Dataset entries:
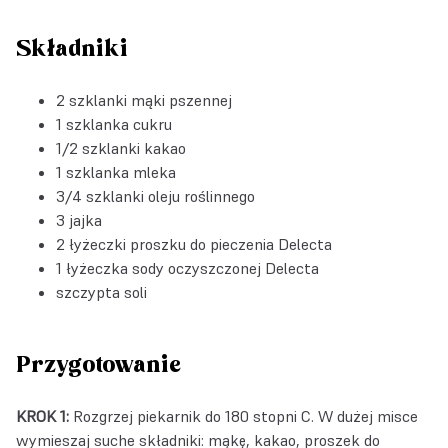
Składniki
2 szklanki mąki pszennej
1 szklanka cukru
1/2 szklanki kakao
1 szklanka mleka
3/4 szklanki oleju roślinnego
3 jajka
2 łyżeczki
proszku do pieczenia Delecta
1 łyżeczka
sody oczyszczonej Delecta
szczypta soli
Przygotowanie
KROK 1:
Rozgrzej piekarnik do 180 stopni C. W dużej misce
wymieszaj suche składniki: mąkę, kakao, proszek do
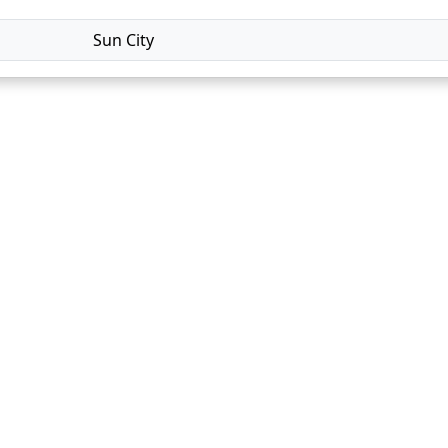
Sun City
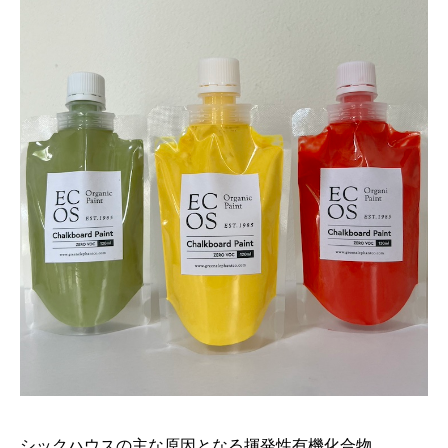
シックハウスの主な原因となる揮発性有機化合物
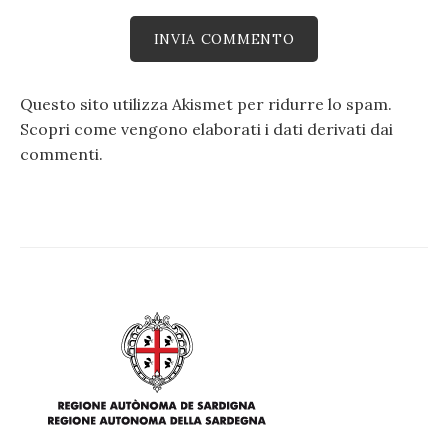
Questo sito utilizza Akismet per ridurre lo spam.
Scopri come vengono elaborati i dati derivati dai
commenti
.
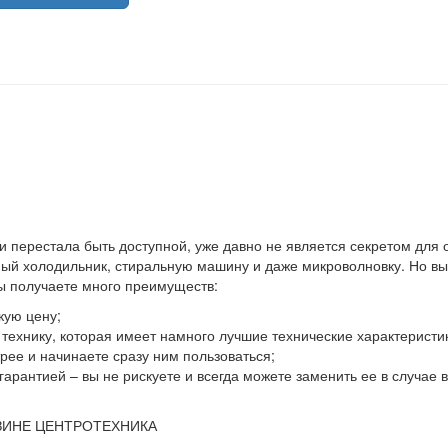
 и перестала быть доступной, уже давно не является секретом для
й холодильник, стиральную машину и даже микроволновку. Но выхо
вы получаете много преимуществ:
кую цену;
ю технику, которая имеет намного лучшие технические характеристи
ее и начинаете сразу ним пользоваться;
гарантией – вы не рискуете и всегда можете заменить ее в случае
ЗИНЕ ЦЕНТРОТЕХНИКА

:: Description of the task ::
Whenever the string "Delecta" occurs in a line of the entries above, copy that line.

:: Your response ::
proszku do pieczenia Delecta
sody oczyszczonej Delecta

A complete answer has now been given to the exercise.